It’s been nearly two weeks since Tallahassee’s economic development landscape was officially reshaped into something never seen before.
While the players remain the same, a new process is unfolding. A long list of formalities, staff hires and pending projects had to be addressed on day one. The Economic Development Council of Tallahassee/Leon County dissolved in January. It was replaced on Feb. 29 by a government-led process within the Blueprint Intergovernmental Agency — the area’s new designated economic development organization.
Projects started by the EDC changed hands. Now they fall under the newly formed Office for Economic Vitality. The most exciting project is dubbed “Project Presidential.”
Confidentiality restrictions prevent officials from naming the company at this time. However, it’s a financial and personnel services firm based in Tallahassee that’s looking to expand and remain in the city. It may be a candidate for qualified targeted industry incentives and other perks.
With an average annual salary of $43,000 per year, the unnamed company plans to hire 180 new full-time employees. In the near future, city and county commissions are expected to vote on whether to approve those perks and incentives.
“They are looking at where they can move in our community. We don’t want to lose them. This is a retention project,” said Ben Pingree, the new director of the joint city-county Department of Planning, Land Management and Community Enhancement (PLACE).
Pingree said the “hot project” was first handled by the EDC before it dissolved. Then it was handed off to the Tallahassee Chamber of Commerce, the point agency during the transition. The IA board also approved the creation of the Office for Economic Vitality, which serves as the city and county’s consolidated economic development offices.

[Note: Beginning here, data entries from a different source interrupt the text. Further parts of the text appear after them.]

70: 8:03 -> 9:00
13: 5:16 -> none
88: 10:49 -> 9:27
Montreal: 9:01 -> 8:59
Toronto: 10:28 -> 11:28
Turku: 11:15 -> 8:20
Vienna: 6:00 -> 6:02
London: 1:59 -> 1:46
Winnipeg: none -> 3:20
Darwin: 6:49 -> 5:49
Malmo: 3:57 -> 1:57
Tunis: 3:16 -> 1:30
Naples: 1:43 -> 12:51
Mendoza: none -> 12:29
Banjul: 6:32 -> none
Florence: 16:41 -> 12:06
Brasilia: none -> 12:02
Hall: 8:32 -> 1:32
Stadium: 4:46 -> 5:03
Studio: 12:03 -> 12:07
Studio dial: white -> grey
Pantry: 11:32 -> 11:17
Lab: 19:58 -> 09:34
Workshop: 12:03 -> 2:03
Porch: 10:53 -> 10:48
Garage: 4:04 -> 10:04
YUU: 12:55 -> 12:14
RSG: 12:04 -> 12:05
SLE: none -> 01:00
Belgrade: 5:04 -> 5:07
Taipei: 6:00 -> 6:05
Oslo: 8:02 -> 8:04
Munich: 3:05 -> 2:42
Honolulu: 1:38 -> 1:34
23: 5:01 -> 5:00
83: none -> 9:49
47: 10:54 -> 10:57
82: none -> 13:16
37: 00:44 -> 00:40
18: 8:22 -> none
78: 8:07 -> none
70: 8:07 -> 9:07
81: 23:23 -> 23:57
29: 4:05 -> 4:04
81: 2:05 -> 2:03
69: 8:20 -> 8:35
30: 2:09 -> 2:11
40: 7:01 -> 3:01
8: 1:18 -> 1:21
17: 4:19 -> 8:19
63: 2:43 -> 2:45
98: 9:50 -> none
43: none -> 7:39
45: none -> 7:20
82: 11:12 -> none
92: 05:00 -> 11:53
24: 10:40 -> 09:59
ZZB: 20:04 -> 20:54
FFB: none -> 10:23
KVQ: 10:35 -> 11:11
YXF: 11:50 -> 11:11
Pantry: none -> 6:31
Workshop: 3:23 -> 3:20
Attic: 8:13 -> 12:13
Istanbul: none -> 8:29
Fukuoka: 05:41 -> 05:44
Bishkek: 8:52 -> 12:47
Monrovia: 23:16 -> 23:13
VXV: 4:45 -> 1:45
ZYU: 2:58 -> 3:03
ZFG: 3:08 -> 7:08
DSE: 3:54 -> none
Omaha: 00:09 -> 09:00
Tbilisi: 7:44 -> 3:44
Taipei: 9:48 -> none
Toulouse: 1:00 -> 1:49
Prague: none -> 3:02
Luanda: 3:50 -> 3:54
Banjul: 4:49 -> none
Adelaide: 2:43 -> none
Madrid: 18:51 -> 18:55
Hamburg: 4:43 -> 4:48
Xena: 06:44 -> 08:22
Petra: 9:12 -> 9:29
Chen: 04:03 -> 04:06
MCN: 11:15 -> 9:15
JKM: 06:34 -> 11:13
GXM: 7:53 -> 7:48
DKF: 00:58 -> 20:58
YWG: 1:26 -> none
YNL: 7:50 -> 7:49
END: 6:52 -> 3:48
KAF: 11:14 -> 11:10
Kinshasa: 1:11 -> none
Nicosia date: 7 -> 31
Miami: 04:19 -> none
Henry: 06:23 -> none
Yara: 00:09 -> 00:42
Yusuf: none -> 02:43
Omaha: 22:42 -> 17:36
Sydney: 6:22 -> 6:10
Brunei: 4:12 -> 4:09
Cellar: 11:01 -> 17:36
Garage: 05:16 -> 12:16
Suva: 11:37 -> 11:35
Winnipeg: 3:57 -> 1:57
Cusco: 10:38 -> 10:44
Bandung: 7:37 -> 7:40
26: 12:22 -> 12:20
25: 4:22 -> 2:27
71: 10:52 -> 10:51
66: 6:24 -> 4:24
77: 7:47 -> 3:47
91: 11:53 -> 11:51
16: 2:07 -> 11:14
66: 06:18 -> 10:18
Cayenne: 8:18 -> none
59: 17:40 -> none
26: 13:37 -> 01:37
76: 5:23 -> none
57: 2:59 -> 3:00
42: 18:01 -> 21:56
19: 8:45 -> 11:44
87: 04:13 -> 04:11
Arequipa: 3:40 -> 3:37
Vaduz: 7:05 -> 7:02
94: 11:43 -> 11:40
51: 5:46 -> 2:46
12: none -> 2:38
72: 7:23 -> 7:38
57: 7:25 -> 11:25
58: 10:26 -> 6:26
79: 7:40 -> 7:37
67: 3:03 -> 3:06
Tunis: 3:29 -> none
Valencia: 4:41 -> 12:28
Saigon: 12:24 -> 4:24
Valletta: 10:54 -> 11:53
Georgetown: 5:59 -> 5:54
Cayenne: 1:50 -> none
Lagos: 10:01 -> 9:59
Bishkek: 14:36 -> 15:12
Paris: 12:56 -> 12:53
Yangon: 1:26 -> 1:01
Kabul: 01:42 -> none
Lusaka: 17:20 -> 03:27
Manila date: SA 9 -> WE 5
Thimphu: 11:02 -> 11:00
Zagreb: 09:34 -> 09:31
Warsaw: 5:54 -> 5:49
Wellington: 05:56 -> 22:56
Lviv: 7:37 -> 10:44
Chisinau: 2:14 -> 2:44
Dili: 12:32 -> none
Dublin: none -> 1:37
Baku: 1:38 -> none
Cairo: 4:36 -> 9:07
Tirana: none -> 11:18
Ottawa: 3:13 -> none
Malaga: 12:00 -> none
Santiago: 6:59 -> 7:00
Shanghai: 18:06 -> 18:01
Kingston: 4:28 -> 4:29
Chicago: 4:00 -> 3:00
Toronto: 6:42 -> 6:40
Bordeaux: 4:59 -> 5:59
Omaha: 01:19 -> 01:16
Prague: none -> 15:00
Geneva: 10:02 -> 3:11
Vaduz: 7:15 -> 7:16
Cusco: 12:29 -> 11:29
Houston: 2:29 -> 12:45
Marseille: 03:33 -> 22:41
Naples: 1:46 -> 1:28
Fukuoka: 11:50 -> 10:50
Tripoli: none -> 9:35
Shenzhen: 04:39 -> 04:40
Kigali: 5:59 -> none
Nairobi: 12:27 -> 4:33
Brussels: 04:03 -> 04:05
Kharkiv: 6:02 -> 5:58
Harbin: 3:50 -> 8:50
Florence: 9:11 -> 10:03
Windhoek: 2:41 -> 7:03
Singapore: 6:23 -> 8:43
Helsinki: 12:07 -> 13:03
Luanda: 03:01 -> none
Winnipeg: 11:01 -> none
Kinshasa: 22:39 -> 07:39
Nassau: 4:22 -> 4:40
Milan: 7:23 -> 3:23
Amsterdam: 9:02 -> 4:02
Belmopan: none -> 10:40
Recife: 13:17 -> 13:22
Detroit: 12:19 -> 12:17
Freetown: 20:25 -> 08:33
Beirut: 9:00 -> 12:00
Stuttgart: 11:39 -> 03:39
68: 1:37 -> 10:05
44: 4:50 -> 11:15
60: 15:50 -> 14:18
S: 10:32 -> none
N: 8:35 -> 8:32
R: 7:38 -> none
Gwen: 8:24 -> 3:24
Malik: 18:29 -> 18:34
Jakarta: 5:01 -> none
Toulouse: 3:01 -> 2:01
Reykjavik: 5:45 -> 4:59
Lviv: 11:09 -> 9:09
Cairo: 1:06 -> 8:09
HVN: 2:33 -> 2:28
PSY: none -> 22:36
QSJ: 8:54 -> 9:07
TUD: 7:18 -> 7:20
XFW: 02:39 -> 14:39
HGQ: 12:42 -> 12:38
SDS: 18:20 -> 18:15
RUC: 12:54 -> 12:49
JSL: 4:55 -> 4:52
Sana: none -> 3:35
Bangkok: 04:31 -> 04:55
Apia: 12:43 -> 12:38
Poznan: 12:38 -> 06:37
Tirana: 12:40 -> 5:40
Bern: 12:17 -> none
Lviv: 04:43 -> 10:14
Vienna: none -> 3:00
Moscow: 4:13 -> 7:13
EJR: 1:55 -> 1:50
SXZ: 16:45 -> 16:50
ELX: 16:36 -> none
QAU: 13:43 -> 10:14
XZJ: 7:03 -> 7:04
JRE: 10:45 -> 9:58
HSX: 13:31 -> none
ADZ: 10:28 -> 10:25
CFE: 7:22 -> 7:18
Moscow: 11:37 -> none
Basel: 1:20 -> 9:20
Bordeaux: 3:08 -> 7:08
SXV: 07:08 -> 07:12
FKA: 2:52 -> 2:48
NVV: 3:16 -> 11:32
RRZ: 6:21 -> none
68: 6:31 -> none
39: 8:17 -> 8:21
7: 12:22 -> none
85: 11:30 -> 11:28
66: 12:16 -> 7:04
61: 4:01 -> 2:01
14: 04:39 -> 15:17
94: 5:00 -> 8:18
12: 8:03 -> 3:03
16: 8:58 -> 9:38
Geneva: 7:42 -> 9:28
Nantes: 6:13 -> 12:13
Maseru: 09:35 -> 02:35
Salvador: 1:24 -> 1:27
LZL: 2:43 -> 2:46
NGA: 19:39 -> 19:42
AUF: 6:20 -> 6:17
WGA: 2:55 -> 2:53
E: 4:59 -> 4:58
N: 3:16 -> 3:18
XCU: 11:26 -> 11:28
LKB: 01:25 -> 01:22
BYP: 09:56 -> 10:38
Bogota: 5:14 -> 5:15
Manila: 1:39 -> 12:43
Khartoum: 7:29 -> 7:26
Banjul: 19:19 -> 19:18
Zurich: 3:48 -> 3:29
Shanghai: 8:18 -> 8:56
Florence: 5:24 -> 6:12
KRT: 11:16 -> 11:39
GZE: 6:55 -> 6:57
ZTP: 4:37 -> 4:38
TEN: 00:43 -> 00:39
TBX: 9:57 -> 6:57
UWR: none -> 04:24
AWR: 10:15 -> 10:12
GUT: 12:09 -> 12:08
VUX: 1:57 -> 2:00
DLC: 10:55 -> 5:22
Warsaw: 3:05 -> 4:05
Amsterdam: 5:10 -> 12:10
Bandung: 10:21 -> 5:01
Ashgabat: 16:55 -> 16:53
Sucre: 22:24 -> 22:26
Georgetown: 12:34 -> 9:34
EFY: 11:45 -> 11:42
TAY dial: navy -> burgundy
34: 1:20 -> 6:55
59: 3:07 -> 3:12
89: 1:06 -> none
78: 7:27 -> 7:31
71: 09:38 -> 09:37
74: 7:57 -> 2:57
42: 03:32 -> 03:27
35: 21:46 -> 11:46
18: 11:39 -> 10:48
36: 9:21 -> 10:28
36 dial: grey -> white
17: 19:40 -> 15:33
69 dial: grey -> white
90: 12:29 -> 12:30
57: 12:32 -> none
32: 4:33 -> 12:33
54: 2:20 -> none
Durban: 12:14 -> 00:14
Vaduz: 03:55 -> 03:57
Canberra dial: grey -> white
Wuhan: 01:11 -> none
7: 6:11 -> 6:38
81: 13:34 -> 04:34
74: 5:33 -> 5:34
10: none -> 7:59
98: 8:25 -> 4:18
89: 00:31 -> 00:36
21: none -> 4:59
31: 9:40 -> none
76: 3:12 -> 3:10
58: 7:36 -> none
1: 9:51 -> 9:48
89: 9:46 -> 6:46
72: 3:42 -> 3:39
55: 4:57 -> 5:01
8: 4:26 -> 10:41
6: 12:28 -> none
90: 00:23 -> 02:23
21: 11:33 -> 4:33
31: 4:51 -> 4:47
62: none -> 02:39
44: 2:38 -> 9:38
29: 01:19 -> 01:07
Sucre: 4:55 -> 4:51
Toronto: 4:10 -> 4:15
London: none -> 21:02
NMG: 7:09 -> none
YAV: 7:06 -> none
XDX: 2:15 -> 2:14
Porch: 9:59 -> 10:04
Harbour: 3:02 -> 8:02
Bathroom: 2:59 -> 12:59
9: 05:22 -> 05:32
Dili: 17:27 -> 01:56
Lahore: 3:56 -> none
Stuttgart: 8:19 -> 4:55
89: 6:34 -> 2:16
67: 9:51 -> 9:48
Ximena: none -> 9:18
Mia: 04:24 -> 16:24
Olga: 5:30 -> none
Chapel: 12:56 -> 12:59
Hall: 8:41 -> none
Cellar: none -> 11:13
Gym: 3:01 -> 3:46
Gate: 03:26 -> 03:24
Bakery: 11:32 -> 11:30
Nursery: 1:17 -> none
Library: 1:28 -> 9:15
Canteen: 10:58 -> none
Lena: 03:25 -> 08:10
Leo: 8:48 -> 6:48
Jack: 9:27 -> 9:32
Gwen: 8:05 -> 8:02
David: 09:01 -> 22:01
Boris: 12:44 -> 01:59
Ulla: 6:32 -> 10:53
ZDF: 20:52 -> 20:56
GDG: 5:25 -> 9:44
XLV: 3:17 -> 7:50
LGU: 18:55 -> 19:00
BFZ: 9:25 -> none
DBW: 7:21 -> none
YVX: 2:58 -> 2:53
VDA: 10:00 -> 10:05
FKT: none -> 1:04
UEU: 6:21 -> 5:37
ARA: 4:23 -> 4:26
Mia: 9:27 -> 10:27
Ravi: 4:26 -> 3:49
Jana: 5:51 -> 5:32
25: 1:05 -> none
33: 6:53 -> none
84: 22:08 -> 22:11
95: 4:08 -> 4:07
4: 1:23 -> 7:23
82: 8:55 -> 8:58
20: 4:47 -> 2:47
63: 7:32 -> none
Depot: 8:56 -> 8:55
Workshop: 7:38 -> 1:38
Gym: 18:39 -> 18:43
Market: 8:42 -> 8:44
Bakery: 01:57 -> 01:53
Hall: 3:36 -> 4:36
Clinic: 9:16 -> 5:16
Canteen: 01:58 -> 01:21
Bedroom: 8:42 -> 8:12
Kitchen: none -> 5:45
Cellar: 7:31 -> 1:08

Efforts are underway to identify a “cool” location for the firm, Pingree said. That location could be somewhere on Tallahassee’s south side, perhaps near Florida A&M University. Pingree said if a location can be secured, it would be an example of businesses wanting to be near universities and drive economic development in a targeted area.
While work continues on Project Presidential, the chamber and local government aren’t standing still with their own transformation.
Gray Swoope, a recognized leader in economic development and the state’s secretary of commerce from 2011 to 2015, has been hired as a consultant by the chamber and the IA to help shape the future of economic development in Tallahassee
City and county commissioners are slated to get an update on Swoope’s report at the June 20 meeting and make a decision to approve recommendations in September.
“We view that function as a very critical piece of moving forward,” Leon County Administrator Vince Long said.
Following a four-week assessment starting in February, Swoope also submitted first phase recommendations to the chamber that will be wrapped into the chamber’s three-year strategic plan.
Here are some recommendations:
- Continue to be the advocate and voice of business.
- Create a task force, committee or separate entity to perform economic and community Development functions for the chamber.
- Bring clarity to the chamber’s proposed initiative focused on economic develop by further developing a vision statement;
- Design an initial construct of the chamber economic development initiative; and
- Create key messaging around the newly developed economic development initiative.
“While this transition occurs, we will continue to do what we have always done and that’s work together to promote our community,” said Sue Dick, president and CEO of the Chamber of Commerce. “The bottom line is we want companies to grow, expand and relocate here.”